Problem to solve
Whenever a line of the records below contains the word "Paramount", copy that line.

Raw data
* * * *

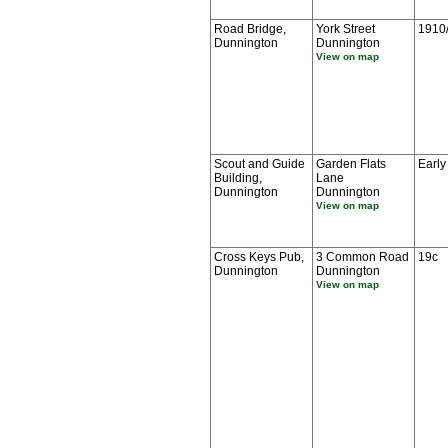
Road Bridge,
York Street
1910
Dunnington
Dunnington
View on map
Scout and Guide
Garden Flats
Early
Building,
Lane
Dunnington
Dunnington
View on map
Cross Keys Pub,
3 Common Road
19c
Dunnington
Dunnington
View on map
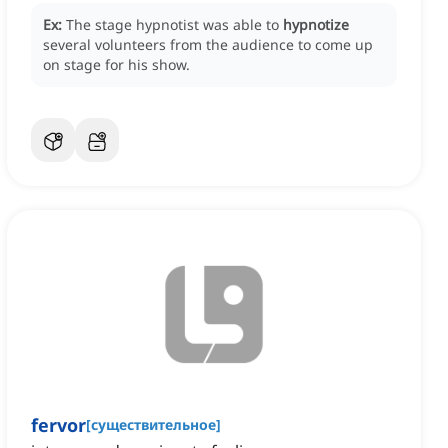
Ex:
The stage hypnotist was able to
hypnotize
several volunteers from the audience to come up
on stage for his show.
fervor
[
существительное
]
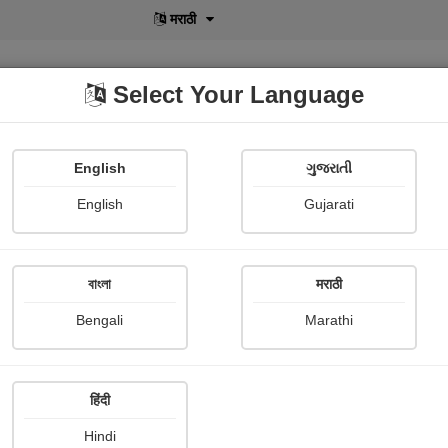
मराठी
Select Your Language
English
ગુજરાતી
lusive
POD
View More
Shopi Gallery
English
Gujarati
বাংলা
मराठी
Bengali
Marathi
268
हिंदी
Hindi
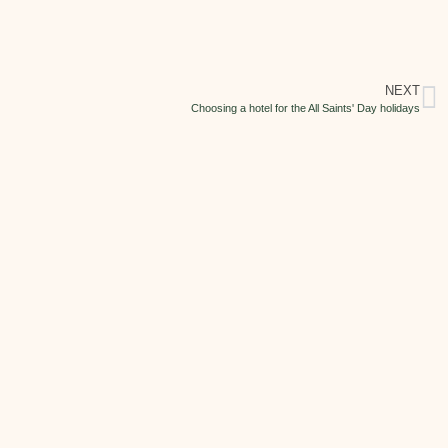
NEXT
Choosing a hotel for the All Saints' Day holidays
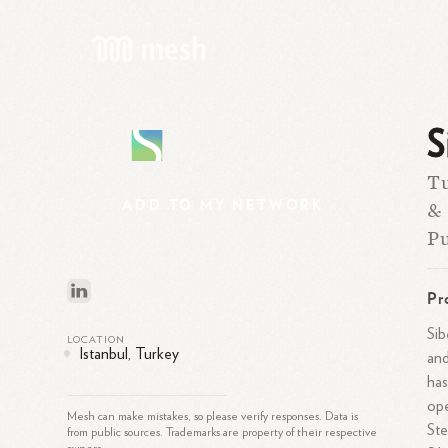
S
S
Tu
ADD
TO
MY
NETWORK
& 
Pu
Pr
Sib
LOCATION
Istanbul, Turkey
and
has
ope
Mesh can make mistakes, so please verify responses. Data is
Ste
from public sources. Trademarks are property of their respective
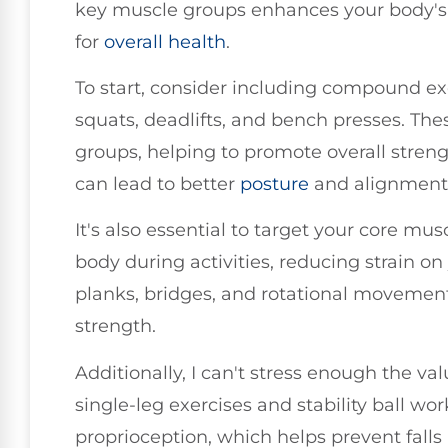
key muscle groups enhances your body's st
for
overall health
.
To start, consider including compound ex
squats, deadlifts, and bench presses. Th
groups, helping to promote overall streng
can lead to better
posture
and alignment 
It's also essential to target your core mus
body during activities, reducing strain on 
planks, bridges, and rotational movement
strength.
Additionally, I can't stress enough the va
single-leg exercises and stability ball w
proprioception, which helps prevent fall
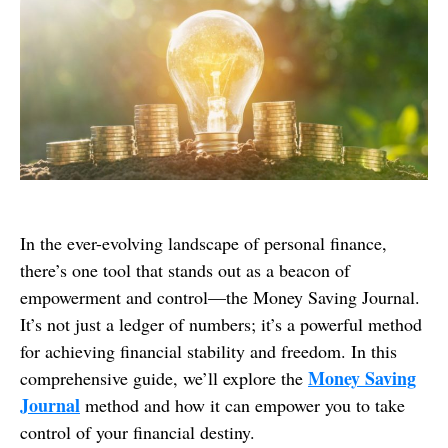
In the ever-evolving landscape of personal finance,
there’s one tool that stands out as a beacon of
empowerment and control—the Money Saving Journal.
It’s not just a ledger of numbers; it’s a powerful method
for achieving financial stability and freedom. In this
Money Saving
comprehensive guide, we’ll explore the
Journal
method and how it can empower you to take
control of your financial destiny.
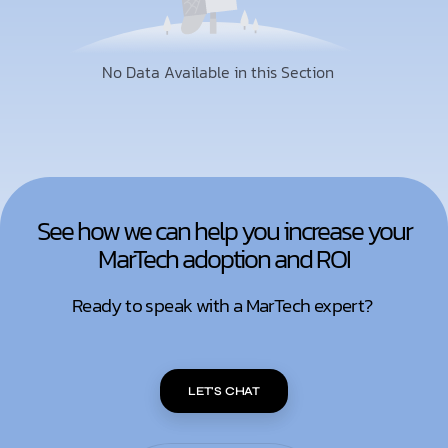
No Data Available in this Section
See how we can help you increase your
MarTech adoption and ROI
Ready to speak with a MarTech expert?
LET'S CHAT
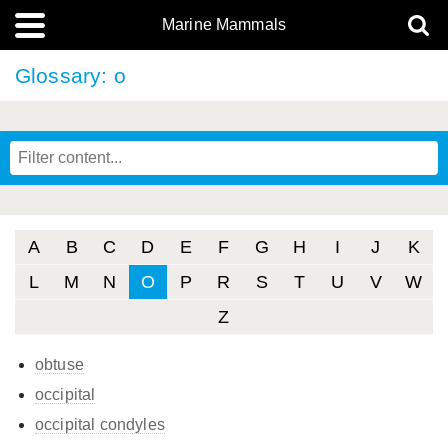
Marine Mammals
Glossary: o
A
B
C
D
E
F
G
H
I
J
K
L
M
N
O
P
R
S
T
U
V
W
Z
obtuse
occipital
occipital condyles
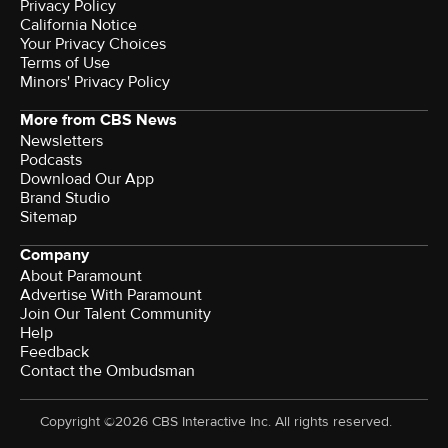
Privacy Policy
California Notice
Your Privacy Choices
Terms of Use
Minors' Privacy Policy
More from CBS News
Newsletters
Podcasts
Download Our App
Brand Studio
Sitemap
Company
About Paramount
Advertise With Paramount
Join Our Talent Community
Help
Feedback
Contact the Ombudsman
Copyright ©2026 CBS Interactive Inc. All rights reserved.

* * * *

Problem solution
About Paramount
Advertise With Paramount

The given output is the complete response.